Sprue D contains most of the small parts across the entire airframe. A mixture of wheel hubs, tires, main and nose landing gear struts, gear doors, refuelling probe, nose cone, exhaust nozzle and all parts for the KM-1 ejection seat.
The kit provides wheels and tires which are separately moulded. This makes the painting a much easier task as it relives us of the task of masking.
Sprue G is the clear sprue. It includes multiple canopies as used across most Generation 2/3 MiG-21 variants, windshields and clear instrument panels (for those who like this option)

Paint Schemes and Decals

Being a ProfiPack release this kit offers a substantial number of marking options. Five schemes in total are included covering North Vietnam, Czech, Egypt, Poland and of course the USSR. As with all previous Eduard MiG-21 kits a separate decal sheet containing over 100 stencils is provided (ouch!!)

I noticed recently that a Weekend Edition of this model has now been released with a single decal option that being the Polish one.
As usual the Eduard kit decals are of a high quality being thin and in register. I used the kit decals on my previous Eduard MiG-21 build and can confirm that they respond well to most setting solutions and conform exceptionally well to panel and rivet detail on the model surface.

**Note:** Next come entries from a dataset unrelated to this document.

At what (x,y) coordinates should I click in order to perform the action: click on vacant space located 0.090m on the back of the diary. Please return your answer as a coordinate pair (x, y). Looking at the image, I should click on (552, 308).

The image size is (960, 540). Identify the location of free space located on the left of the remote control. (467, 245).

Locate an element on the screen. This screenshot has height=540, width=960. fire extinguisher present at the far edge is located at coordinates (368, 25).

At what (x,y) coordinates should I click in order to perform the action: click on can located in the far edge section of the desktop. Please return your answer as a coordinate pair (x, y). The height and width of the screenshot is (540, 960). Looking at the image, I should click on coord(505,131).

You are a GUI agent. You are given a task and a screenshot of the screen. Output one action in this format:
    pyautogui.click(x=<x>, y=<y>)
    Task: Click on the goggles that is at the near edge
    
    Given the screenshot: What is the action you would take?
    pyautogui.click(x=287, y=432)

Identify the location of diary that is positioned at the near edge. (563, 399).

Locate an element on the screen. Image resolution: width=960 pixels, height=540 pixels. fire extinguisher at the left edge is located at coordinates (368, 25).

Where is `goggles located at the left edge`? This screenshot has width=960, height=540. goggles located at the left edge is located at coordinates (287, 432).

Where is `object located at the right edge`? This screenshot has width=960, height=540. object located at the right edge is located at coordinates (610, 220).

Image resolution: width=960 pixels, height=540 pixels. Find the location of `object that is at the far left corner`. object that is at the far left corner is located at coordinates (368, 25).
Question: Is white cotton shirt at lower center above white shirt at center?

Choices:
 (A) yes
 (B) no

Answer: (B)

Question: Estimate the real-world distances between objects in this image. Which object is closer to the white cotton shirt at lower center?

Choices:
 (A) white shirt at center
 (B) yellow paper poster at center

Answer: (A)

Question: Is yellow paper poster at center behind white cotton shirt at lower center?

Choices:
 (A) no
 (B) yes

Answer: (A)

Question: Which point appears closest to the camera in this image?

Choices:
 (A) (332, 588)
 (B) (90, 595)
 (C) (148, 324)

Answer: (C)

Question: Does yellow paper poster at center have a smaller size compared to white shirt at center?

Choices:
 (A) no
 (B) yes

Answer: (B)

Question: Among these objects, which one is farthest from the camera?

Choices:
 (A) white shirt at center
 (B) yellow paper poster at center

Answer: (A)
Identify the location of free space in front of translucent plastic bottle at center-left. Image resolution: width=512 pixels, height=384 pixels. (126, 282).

The stencils provided with these kits are extensive and will occupy a large amount of your time in the decaling phase.
Eduard continues to provide us with interesting MiG-21 subjects and along the way they are getting every bit of use out of the engineering investment they made in the original tooling. I don’t expect that many modellers will desire to build every variant of the MiG-21 but if you have a particular favorite you can pretty much be assured that given time Eduard will satisfy you with a kit of it, and what a kit it is. These models are works of art in their fit, accuracy and attention to detail.

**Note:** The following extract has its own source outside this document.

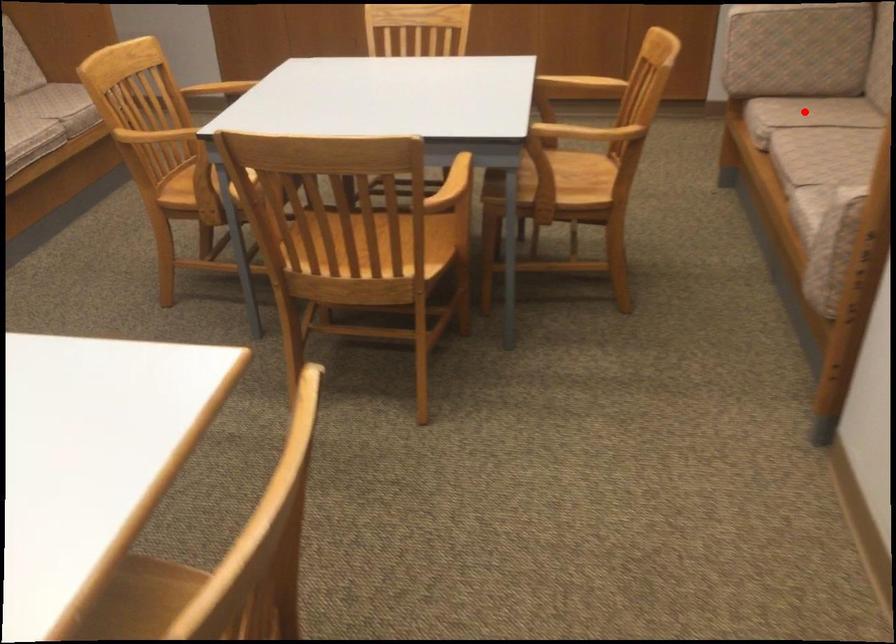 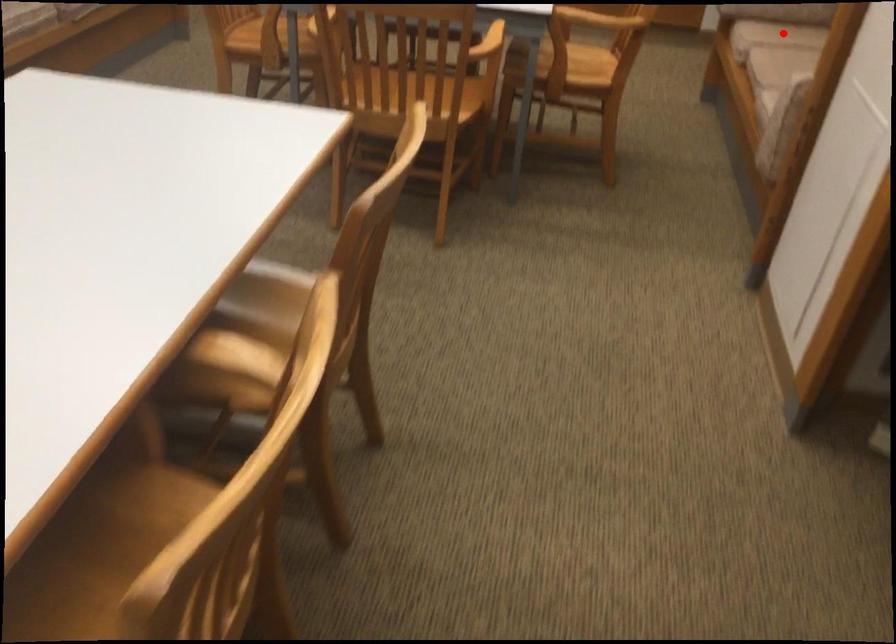 I am providing you with two images of the same scene from different viewpoints. A red point is marked on the first image and another point is marked on the second image. Are the points marked in image1 and image2 representing the same 3D position?

Yes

I hope that the Eduard exploration of the MiG-21 family continues further into the earlier Generation 2 variants and we see a PF or earlier airframe (those with the front hinged canopies). This would require a fair amount of tooling changes and may not be cost effective but it does not stop us from hoping.

Highly Recommended.

Gary Wickham

Thanks very much to Eduard for the review kit.